Segment Start: SUPPLIED RECORDS

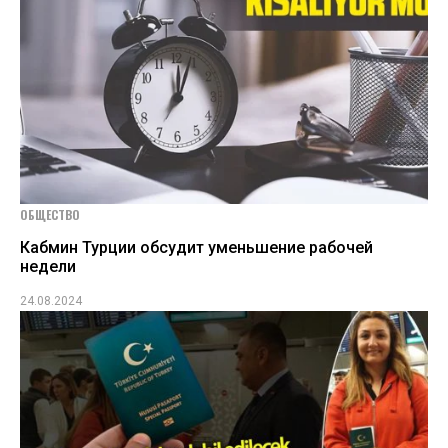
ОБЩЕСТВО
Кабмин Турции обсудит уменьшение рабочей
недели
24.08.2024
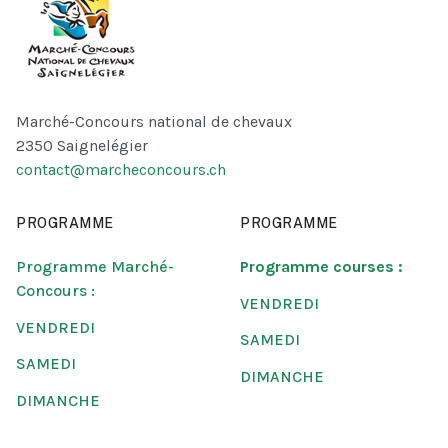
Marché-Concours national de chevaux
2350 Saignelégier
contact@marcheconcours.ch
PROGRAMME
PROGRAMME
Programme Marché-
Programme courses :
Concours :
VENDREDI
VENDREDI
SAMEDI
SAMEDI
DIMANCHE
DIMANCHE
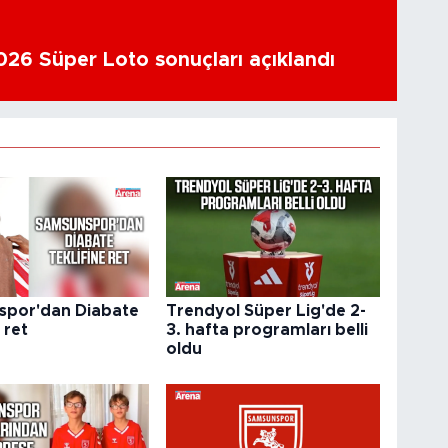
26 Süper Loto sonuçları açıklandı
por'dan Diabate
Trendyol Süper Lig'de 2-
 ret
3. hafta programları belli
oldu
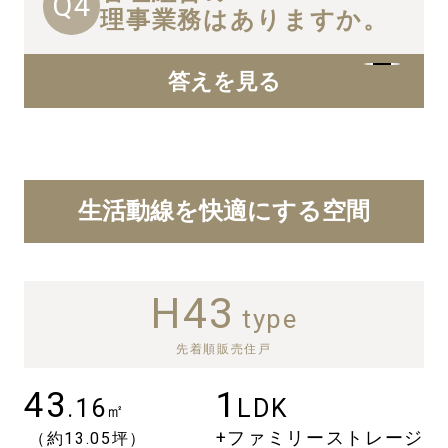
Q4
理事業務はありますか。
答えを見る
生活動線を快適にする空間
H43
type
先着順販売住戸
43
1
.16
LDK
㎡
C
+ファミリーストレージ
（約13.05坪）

Segment End: SUPPLIED RECORDS
Segment Start: SUPPLIED RECORDS

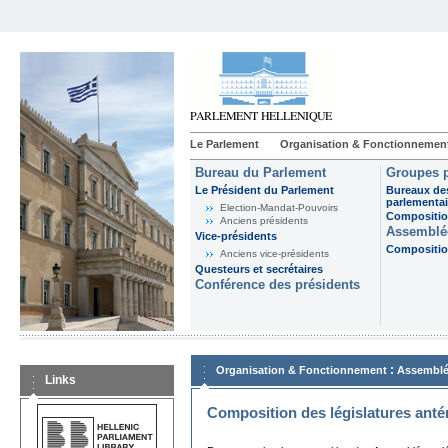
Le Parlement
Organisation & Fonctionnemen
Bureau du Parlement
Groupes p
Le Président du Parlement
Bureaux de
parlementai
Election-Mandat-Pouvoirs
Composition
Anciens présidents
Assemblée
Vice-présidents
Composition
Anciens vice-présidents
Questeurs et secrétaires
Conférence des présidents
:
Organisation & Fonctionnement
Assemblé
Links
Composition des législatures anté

Segment End: SUPPLIED RECORDS

The lines to report are those in the material above that contain the word "présidents"; copy every one of them.

Anciens présidents
Vice-présidents
Anciens vice-présidents
Conférence des présidents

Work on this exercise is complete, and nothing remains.